Vaidade
- Ticiano Leony
- 29 de abr. de 2021
- 3 min de leitura
Esta fábula estará no livro “Tatuapara-A natureza humana“ a ser lançado em 2022.

Vaidade
Ticiano Leony
Quando Deus, magnânimo, concluiu Sua grande obra, tendo criado céus e terra, o firmamento, os oceanos e as fossas marinhas, as geleiras e os glaciares, a fauna, a flora e os racionais, resolveu descansar.
Dizem que descansou por séculos, satisfeito com a Sua criação.
De onde estava observava atento os rumos que o projeto tomava. Como os animais se comportavam em relação à Natureza exuberante, como os ventos agiam para espalhar as nuvens no céu, o efeito da gravidade que permitia a chuva cair e irrigar os campos, as marés que se movimentavam de acordo com a Lua, a reprodução dos animais da terra, das águas e do ar. Passou também a admirar com uma ponta de satisfação, o Seu tino por causa da perfeição das espécies e das sutilezas da Natureza. Os pássaros soltos não se misturavam, cada qual se limitando a reproduzir-se em sua própria família, o pôr do Sol e a Lua cheia no céu estrelado, os eclipses e os cometas, as alvoradas e as sementes brotando depois das chuvas. Coisa linda de se ver.
De vez em quando Ele procurava saber dos Arcanjos, Serafins e Querubins a situação daqueles que Ele havia criado à Sua imagem e semelhança. Os humanos.
-Vão indo! –Garantia sempre um daqueles arautos. –Vão indo...
Até que um dia, após uma destas conversas, talvez até por estar entediado, o Criador resolveu ir mais fundo na inquirição.
-Isto de vocês sempre responderem da mesma forma, não Me satisfaz! Exijo os detalhes!
-Senhor –disse um deles –Os humanos vão muito bem, obrigado. Têm seguido à risca aVossa determinação. Tem procriado e se espalhado pelos quatro cantos da Terra. Vivem na pujança, pois plantam e caçam, usam a inteligência que Vós lhes destes. Forjam os metais, estão estudando e aprendendo a se comunicarem, vivem principalmente em paz e harmonia. Tudo está perfeito!
-Algo então está errado! –Ponderou o Senhor.
-Como assim, Mestre?
-Ora, quando os expulsei do Paraíso foi para que sofressem para aprender e para sobreviver. Foi para trabalharem para pagar o pecado capital.
-Mas Senhor, embora tudo esteja às mil maravilhas, há percalços!
-De que tipo, dizei-me!
-Há enchentes que lhes arrasa as plantações!
-Não é suficiente!
-Há os vendavais que lhes tiram os telhados das moradias!
-Acidentes da Natureza perfeitamente sanáveis! –Ponderou o Senhor.
-Também há as pestes que lhes dizimam familiares, amigos, aderentes.
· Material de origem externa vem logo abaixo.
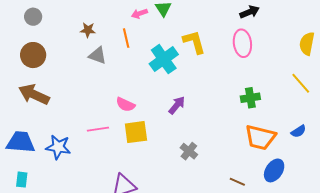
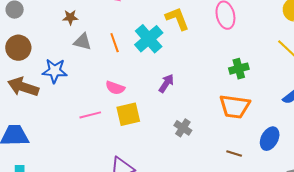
orange line: (126, 38) -> (115, 43), moved
orange trapezoid: (260, 137) -> (235, 106), moved
blue star: (58, 147) -> (55, 71), moved

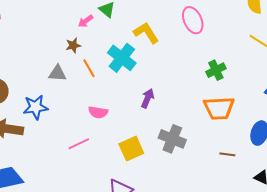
brown star: (70, 17) -> (73, 45), moved
yellow square: (128, 114) -> (131, 149), moved
gray cross: (183, 128) -> (172, 139), size x1.5

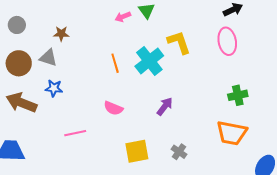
brown star: (73, 45) -> (61, 34), moved
gray triangle: (57, 73) -> (48, 58), moved
blue star: (36, 107) -> (54, 88), size x0.7
gray cross: (172, 139) -> (179, 152), size x0.6
pink line: (79, 144) -> (75, 133), moved

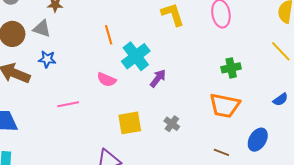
cyan cross: (149, 61) -> (136, 56), moved

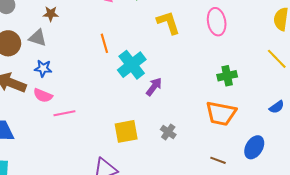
pink semicircle: (107, 80) -> (43, 95), moved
E as pragas que acabam as colheitas. Às vezes chegam a passar fome...
-Recuperam-se logo, pelo tanto que sereproduzem! –Ponderou o Criador.
-Senhor –advogou um dos Arcanjos –Tende piedade dos humanos! Não deveis ser tão rigoroso com eles. Vez em quando perdem suas plantações e seus animais de criação, sucumbem às marés e aos furacões, afogam-se na rebeldia das águas dos rios quando as chuvas são torrenciais, pelejam nos desertos onde a água é escassa e morrem de frio nos invernos inclementes. Deveríeis ser mais condescendente, afinal, não são todos filhos Vossos?
-Sim, decerto que são! Mas para educar e dar bom futuro aos filhos, nenhum mal há emcastigá-los, em fazer com que sofram um pouco.
-Vós sempre tendes razão. Que farás, Senhor?
-Deixai-me todos! Pensarei.
Então Deus se recolheu a Seus aposentos celestiais. Pensou, rabiscou, olhou planilhas, cartas, mapas terrestres e celestiais, analisou com acuidade a natureza humana, dormiu, sonhou e despertou. Tocou o sino monumental e convocou o Conselho dos Arcanjos, Serafins e Querubins.
-Pois não, Senhor –disse o Arcanjo –O que Vós decidistes?
-Está aí no pergaminho. Dotei os humanos de algo que poderá talvez até levá-los à destruição.
-Algum novo evento tectônico?
-Não.
-Alguma nova moléstia?
-Também não.
-Então o que?
-Dotei-lhes de algo novo na sua natureza. Está no pergaminho o nome e as consequências.
Todos olharam e leram simultaneamente.
Desenrolado em sua frente, com o título e a descrição do que Deus havia criado. Lá estava escrito: “A Vaidade”.